Upgrading Fusaka lowers costs, making address poisoning profitable.
After Fusaka reduced ERC-20 transfer fees by nearly 6x, sending millions of spam transactions became significantly cheaper, allowing attackers to expand poisoning despite the very low success rate.
Previously, address poisoning was often considered "not worth the effort" due to its extremely low success rate, around 0.01%, so attackers had to rely on a few major mistakes to make money. In the case mentioned, one victim alone lost $509,000, and this accounted for the majority of the money stolen up to that point.
Starting in December, the landscape changed when Ethereum's Fusaka upgrade cut Medium ERC-20 transfer fees by nearly six times. With the cost per "spray" drop sharply, mass spamming models can more easily reach the break- Capital point, turning large-scale poisoning into a potentially profitable campaign.
New contracts also appeared in recent days, with one contract sending dust to 78,000 addresses. The large-scale attack contracts remained active, and significant losses often occurred towards the end when some victims began transferring substantial amounts of money and were careless in verifying their addresses.
Conclude
Ethereum's record growth during this period could be heavily "disrupted" by address poisoning, especially through stablecoins with dust amounts under $1. The reduction in ERC-20 fees after Fusaka made attacks cheaper, making large-scale dusting campaigns easier to deploy and increasing the risk of users sending the wrong funds.
Frequently Asked Questions
Why is the number of new Ethereum addresses increasing sharply but not reflecting the actual number of users?
Because many addresses were "activated" with stablecoin dust under $1 in the address poisoning campaign, inflating the number of new addresses and transactions without necessarily adding more organic users.
What on-chain indicators suggest that address poisoning may be occurring?
A large proportion of new addresses receiving their first transaction are extremely small amounts (e.g., under $1), concentrated in USDT/ USDC, and addresses sending dust distributes to tens of thousands to hundreds of thousands of wallets.

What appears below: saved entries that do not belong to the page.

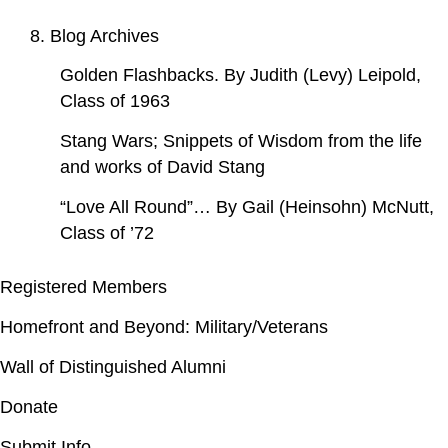
8. Blog Archives
Golden Flashbacks. By Judith (Levy) Leipold,
Class of 1963
Stang Wars; Snippets of Wisdom from the life
and works of David Stang
“Love All Round”… By Gail (Heinsohn) McNutt,
Class of ’72
Registered Members
Homefront and Beyond: Military/Veterans
Wall of Distinguished Alumni
Donate
Submit Info.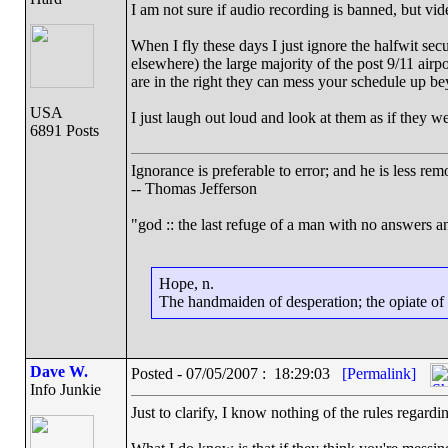
I am not sure if audio recording is banned, but vid
When I fly these days I just ignore the halfwit sec
elsewhere) the large majority of the post 9/11 airp
are in the right they can mess your schedule up be
USA
I just laugh out loud and look at them as if they 
6891 Posts
Ignorance is preferable to error; and he is less r
-- Thomas Jefferson
"god :: the last refuge of a man with no answers a
Hope, n.
The handmaiden of desperation; the opiate of d
Dave W.
Posted - 07/05/2007 : 18:29:03
[Permalink]
Info Junkie
Just to clarify, I know nothing of the rules regardin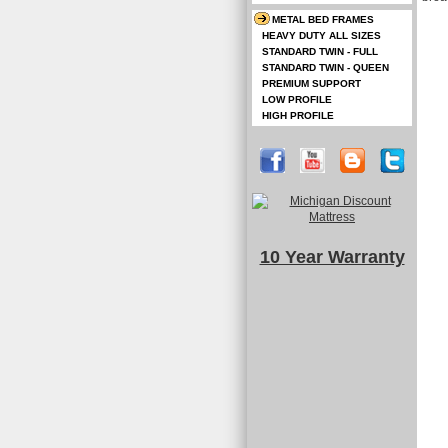
METAL BED FRAMES
HEAVY DUTY ALL SIZES
STANDARD TWIN - FULL
STANDARD TWIN - QUEEN
PREMIUM SUPPORT
LOW PROFILE
HIGH PROFILE
10 Year Warranty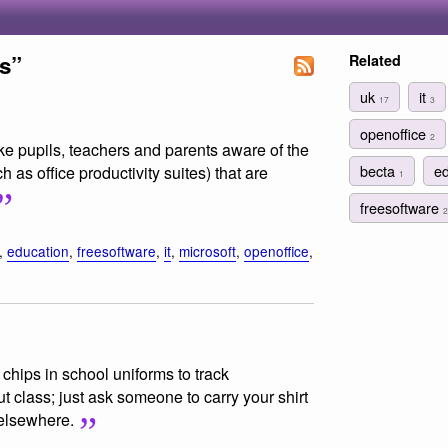
s”
Related
uk
it
17
3
openoffice
2
e pupils, teachers and parents aware of the
becta
e
h as office productivity suites) that are
1
freesoftware
2
,
education
,
freesoftware
,
it
,
microsoft
,
openoffice
,
chips in school uniforms to track
t class; just ask someone to carry your shirt
 elsewhere.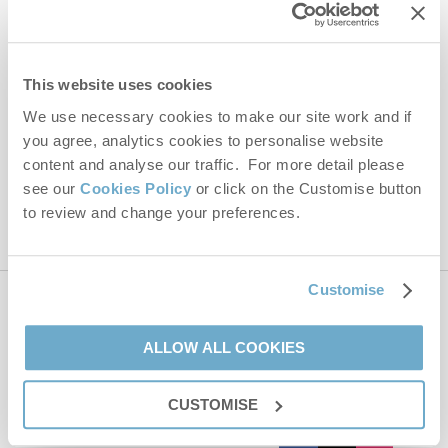
Email Address
By submitting this form, you consent to receiving Norfolk
This website uses cookies
Hideaways' holiday offers, including Norfolk Hideaways initial
We use necessary cookies to make our site work and if
information, using the contact details as above.
you agree, analytics cookies to personalise website
This site is protected by reCAPTCHA and the Google
Privacy Policy
and
Terms of
content and analyse our traffic. For more detail please
Service
apply.
see our
Cookies Policy
or click on the Customise button
to review and change your preferences.
Customise
Contact us
ALLOW ALL COOKIES
01485 211022
CUSTOMISE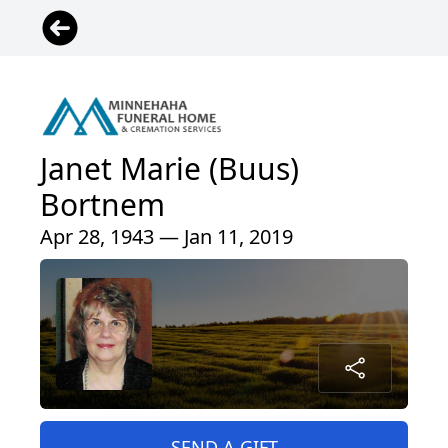
Janet Marie (Buus)
Bortnem
Apr 28, 1943 — Jan 11, 2019
SEND A GIFT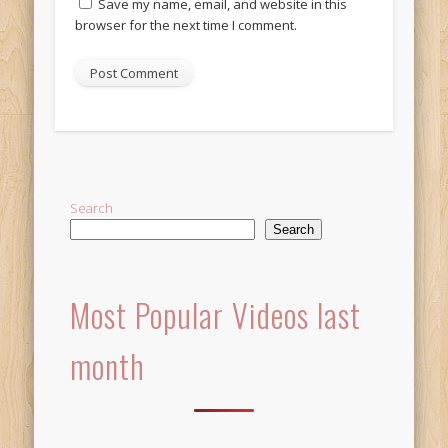
Save my name, email, and website in this
browser for the next time I comment.
Alternative:
Search
Search
Most Popular Videos last
month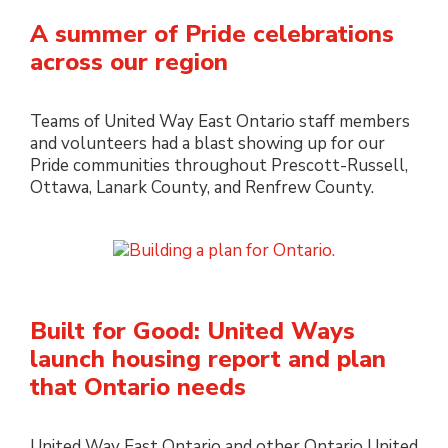
A summer of Pride celebrations
across our region
Teams of United Way East Ontario staff members
and volunteers had a blast showing up for our
Pride communities throughout Prescott-Russell,
Ottawa, Lanark County, and Renfrew County.
Built for Good: United Ways
launch housing report and plan
that Ontario needs
United Way East Ontario and other Ontario United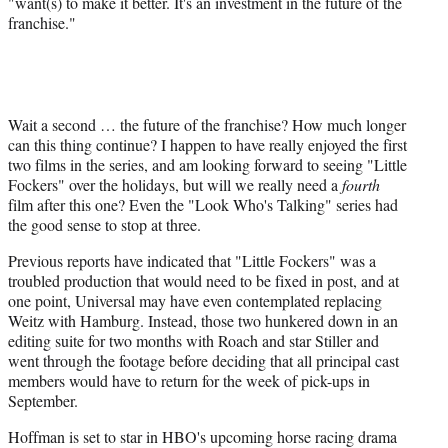
"want(s) to make it better. It's an investment in the future of the
franchise."
Wait a second … the future of the franchise? How much longer
can this thing continue? I happen to have really enjoyed the first
two films in the series, and am looking forward to seeing "Little
Fockers" over the holidays, but will we really need a
fourth
film after this one? Even the "Look Who's Talking" series had
the good sense to stop at three.
Previous reports have indicated that "Little Fockers" was a
troubled production that would need to be fixed in post, and at
one point, Universal may have even contemplated replacing
Weitz with Hamburg. Instead, those two hunkered down in an
editing suite for two months with Roach and star Stiller and
went through the footage before deciding that all principal cast
members would have to return for the week of pick-ups in
September.
Hoffman is set to star in HBO's upcoming horse racing drama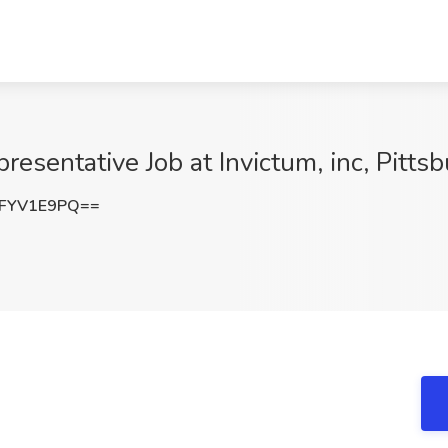
resentative Job at Invictum, inc, Pitts
FYV1E9PQ==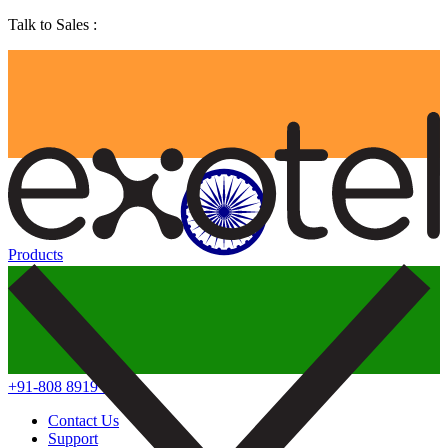
Talk to Sales :
Products
+91-808 8919 888
Contact Us
Support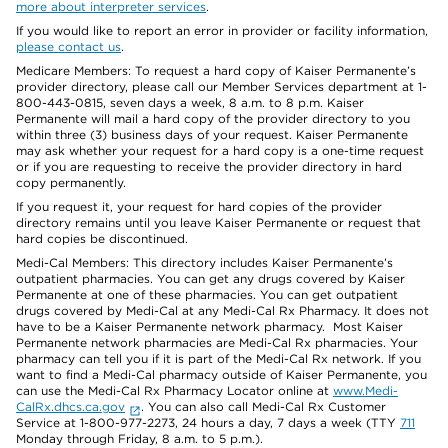
more about interpreter services
.
If you would like to report an error in provider or facility information,
please contact us
.
Medicare Members: To request a hard copy of Kaiser Permanente’s
provider directory, please call our Member Services department at 1-
800-443-0815, seven days a week, 8 a.m. to 8 p.m. Kaiser
Permanente will mail a hard copy of the provider directory to you
within three (3) business days of your request. Kaiser Permanente
may ask whether your request for a hard copy is a one-time request
or if you are requesting to receive the provider directory in hard
copy permanently.
If you request it, your request for hard copies of the provider
directory remains until you leave Kaiser Permanente or request that
hard copies be discontinued.
Medi-Cal Members: This directory includes Kaiser Permanente’s
outpatient pharmacies. You can get any drugs covered by Kaiser
Permanente at one of these pharmacies. You can get outpatient
drugs covered by Medi-Cal at any Medi-Cal Rx Pharmacy. It does not
have to be a Kaiser Permanente network pharmacy. Most Kaiser
Permanente network pharmacies are Medi-Cal Rx pharmacies. Your
pharmacy can tell you if it is part of the Medi-Cal Rx network. If you
want to find a Medi-Cal pharmacy outside of Kaiser Permanente, you
can use the Medi-Cal Rx Pharmacy Locator online at
www.Medi-
CalRx.dhcs.ca.gov
. You can also call Medi-Cal Rx Customer
Service at 1-800-977-2273, 24 hours a day, 7 days a week (TTY
711
Monday through Friday, 8 a.m. to 5 p.m.).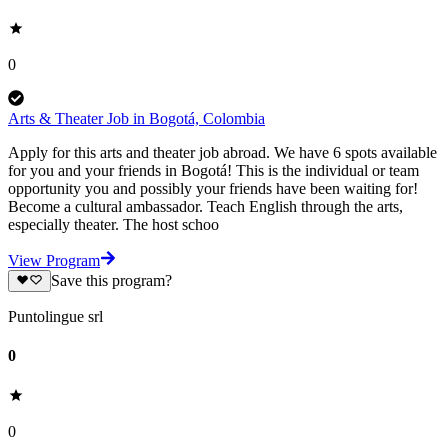
0
Arts & Theater Job in Bogotá, Colombia
Apply for this arts and theater job abroad. We have 6 spots available
for you and your friends in Bogotá! This is the individual or team
opportunity you and possibly your friends have been waiting for!
Become a cultural ambassador. Teach English through the arts,
especially theater. The host schoo
View Program
Save this program?
Puntolingue srl
0
0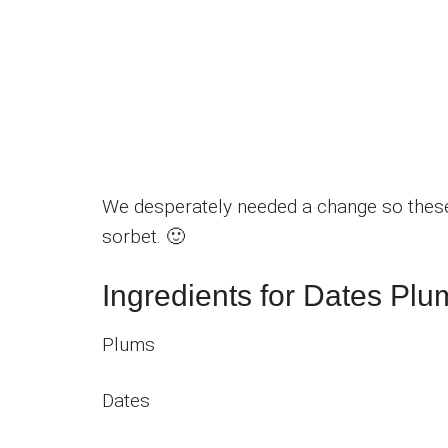
We desperately needed a change so thes
sorbet. 🙂
Ingredients for Dates Plu
Plums
Dates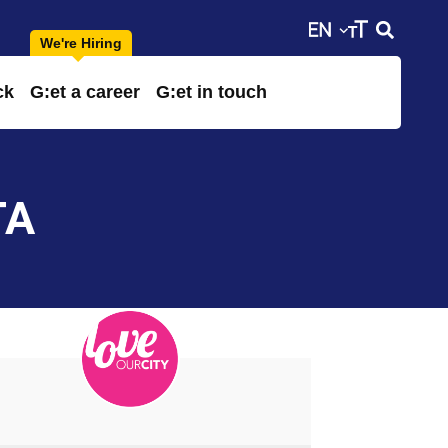
ck
G:et a career
G:et in touch
TA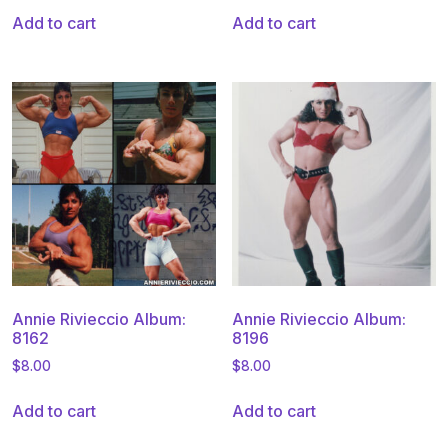
Add to cart
Add to cart
Annie Rivieccio Album:
Annie Rivieccio Album:
8162
8196
$
8.00
$
8.00
Add to cart
Add to cart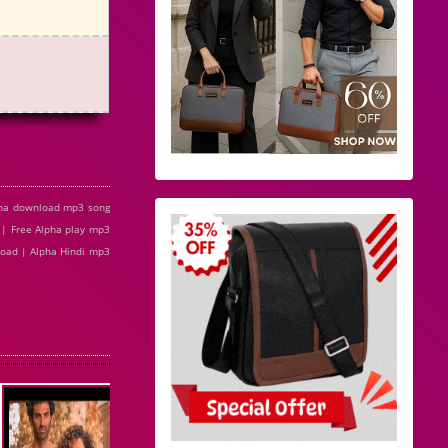
pha download mp3 song
 | Free Alpha play mp3
nload | Alpha Hindi mp3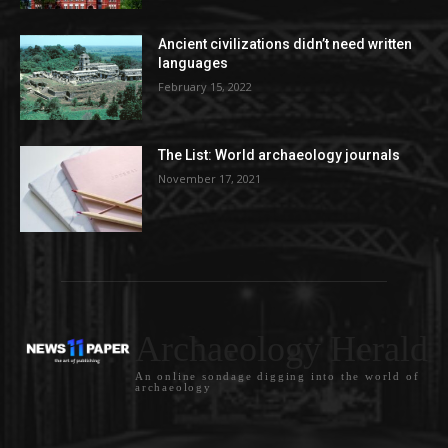
Ancient civilizations didn’t need written
languages
February 15, 2022
The List: World archaeology journals
November 17, 2021
Archaeology Herald
An online sondage digging into the world of
archaeology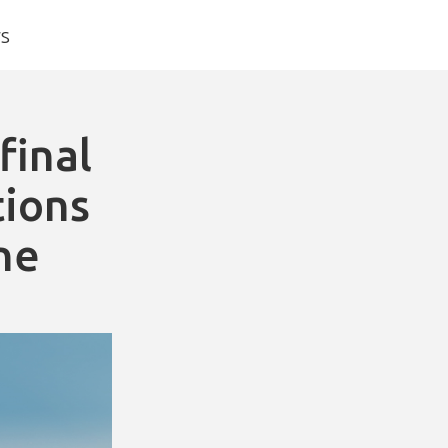
s
final
tions
ne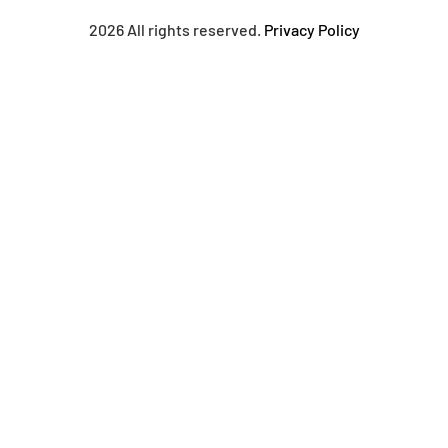
2026 All rights reserved.
Privacy Policy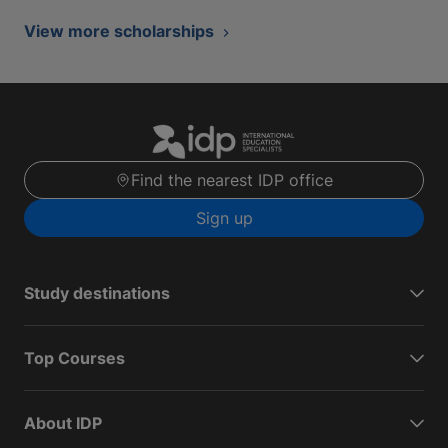
View more scholarships
Find the nearest IDP office
Sign up
Study destinations
Top Courses
About IDP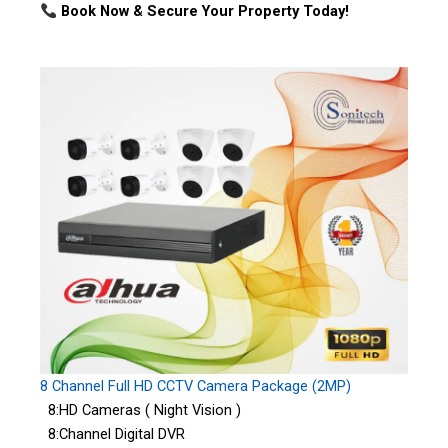
Book Now & Secure Your Property Today!
8 Channel Full HD CCTV Camera Package (2MP)
8:HD Cameras ( Night Vision )
8:Channel Digital DVR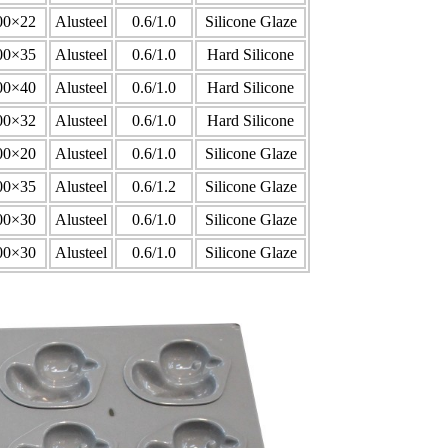
00×22
Alusteel
0.6/1.0
Silicone Glaze
00×35
Alusteel
0.6/1.0
Hard Silicone
00×40
Alusteel
0.6/1.0
Hard Silicone
00×32
Alusteel
0.6/1.0
Hard Silicone
00×20
Alusteel
0.6/1.0
Silicone Glaze
00×35
Alusteel
0.6/1.2
Silicone Glaze
00×30
Alusteel
0.6/1.0
Silicone Glaze
00×30
Alusteel
0.6/1.0
Silicone Glaze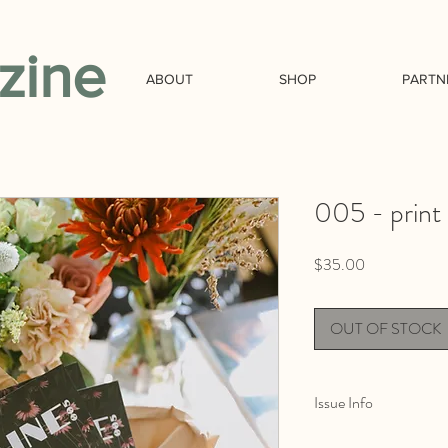
zine
ABOUT
SHOP
PARTN
005 - print
Price
$35.00
OUT OF STOCK
Issue Info
The environmental and t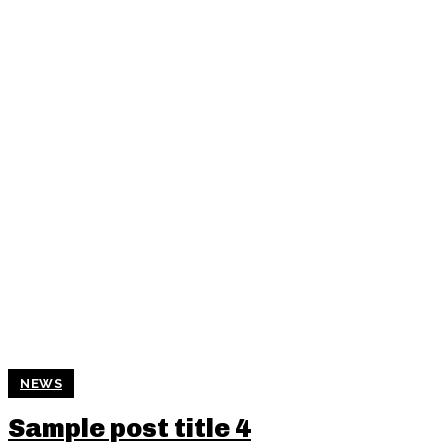
NEWS
Sample post title 4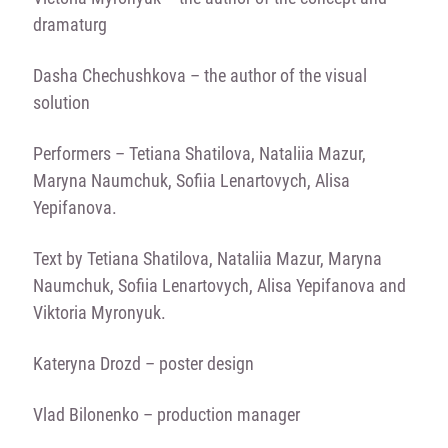
dramaturg
Dasha Chechushkova – the author of the visual
solution
Performers – Tetiana Shatilova, Nataliia Mazur,
Maryna Naumchuk, Sofiia Lenartovych, Alisa
Yepifanova.
Text by Tetiana Shatilova, Nataliia Mazur, Maryna
Naumchuk, Sofiia Lenartovych, Alisa Yepifanova and
Viktoria Myronyuk.
Kateryna Drozd – poster design
Vlad Bilonenko – production manager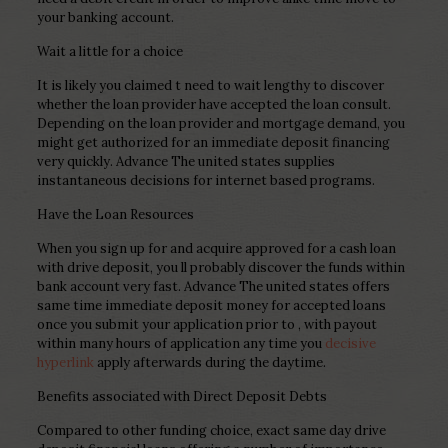
your banking account.
Wait a little for a choice
It is likely you claimed t need to wait lengthy to discover
whether the loan provider have accepted the loan consult.
Depending on the loan provider and mortgage demand, you
might get authorized for an immediate deposit financing
very quickly. Advance The united states supplies
instantaneous decisions for internet based programs.
Have the Loan Resources
When you sign up for and acquire approved for a cash loan
with drive deposit, you ll probably discover the funds within
bank account very fast. Advance The united states offers
same time immediate deposit money for accepted loans
once you submit your application prior to , with payout
within many hours of application any time you
decisive
hyperlink
apply afterwards during the daytime.
Benefits associated with Direct Deposit Debts
Compared to other funding choice, exact same day drive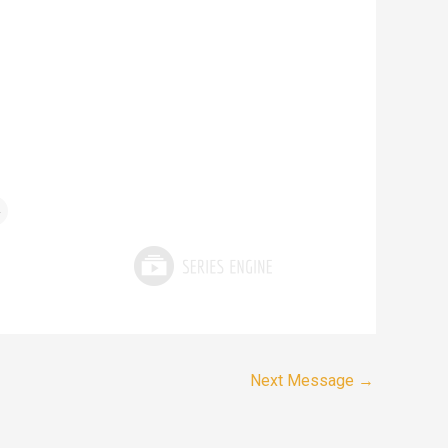
4
Next Message
→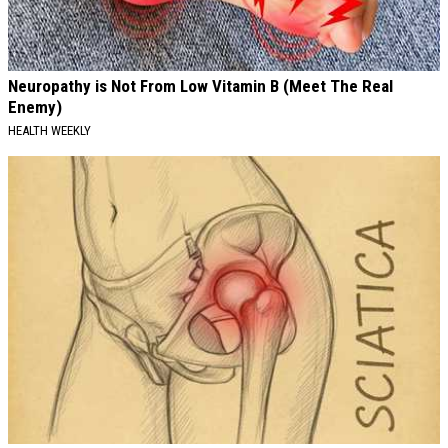
Neuropathy is Not From Low Vitamin B (Meet The Real
Enemy)
HEALTH WEEKLY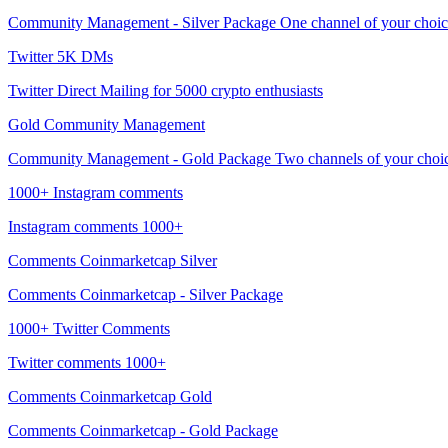
Community Management - Silver Package One channel of your choice (
Twitter 5K DMs
Twitter Direct Mailing for 5000 crypto enthusiasts
Gold Community Management
Community Management - Gold Package Two channels of your choice (
1000+ Instagram comments
Instagram comments 1000+
Comments Coinmarketcap Silver
Comments Coinmarketcap - Silver Package
1000+ Twitter Comments
Twitter comments 1000+
Comments Coinmarketcap Gold
Comments Coinmarketcap - Gold Package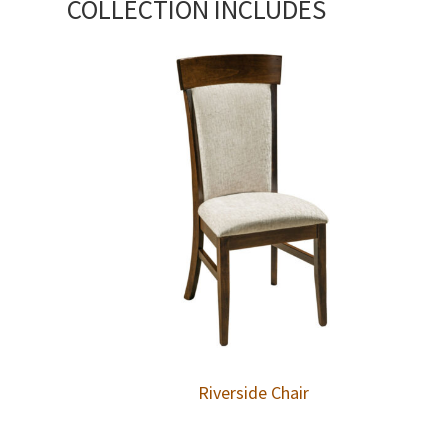
COLLECTION INCLUDES
Riverside Chair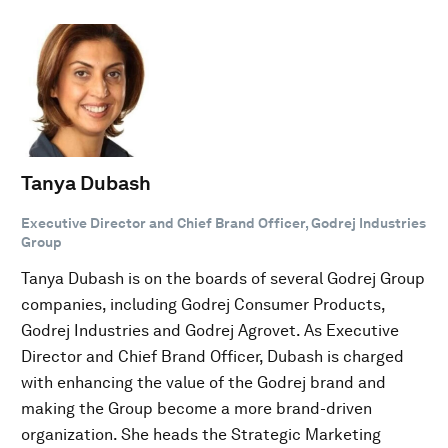
Tanya Dubash
Executive Director and Chief Brand Officer, Godrej Industries
Group
Tanya Dubash is on the boards of several Godrej Group
companies, including Godrej Consumer Products,
Godrej Industries and Godrej Agrovet. As Executive
Director and Chief Brand Officer, Dubash is charged
with enhancing the value of the Godrej brand and
making the Group become a more brand-driven
organization. She heads the Strategic Marketing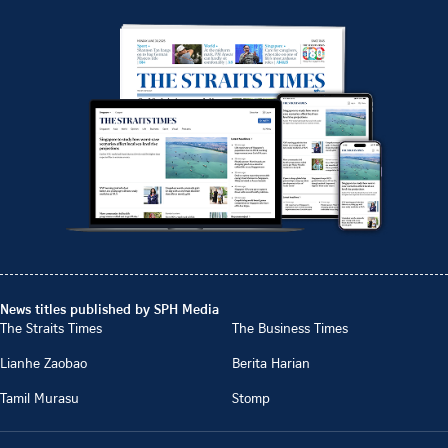
News titles published by SPH Media
The Straits Times
The Business Times
Lianhe Zaobao
Berita Harian
Tamil Murasu
Stomp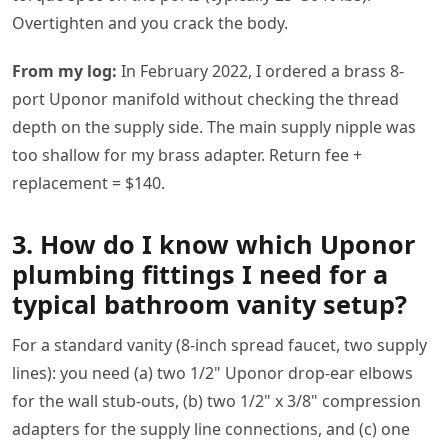
Overtighten and you crack the body.
From my log:
In February 2022, I ordered a brass 8-
port Uponor manifold without checking the thread
depth on the supply side. The main supply nipple was
too shallow for my brass adapter. Return fee +
replacement = $140.
3. How do I know which Uponor
plumbing fittings I need for a
typical bathroom vanity setup?
For a standard vanity (8-inch spread faucet, two supply
lines): you need (a) two 1/2" Uponor drop-ear elbows
for the wall stub-outs, (b) two 1/2" x 3/8" compression
adapters for the supply line connections, and (c) one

What does Fusaka have to do with the increase in address poisoning?
Fusaka reduces ERC-20 transfer fees by nearly 6x, making it cheaper for attackers to send mass spam, thereby expanding the scale of poisoning even though the victim rate is very low.
How can users reduce the risk of sending mail to the wrong address?
Avoid copying addresses from transaction history; use saved address books/whitelists, carefully check the entire address (not just the first/last few characters), and confirm it on your device screen before sending large sums of money.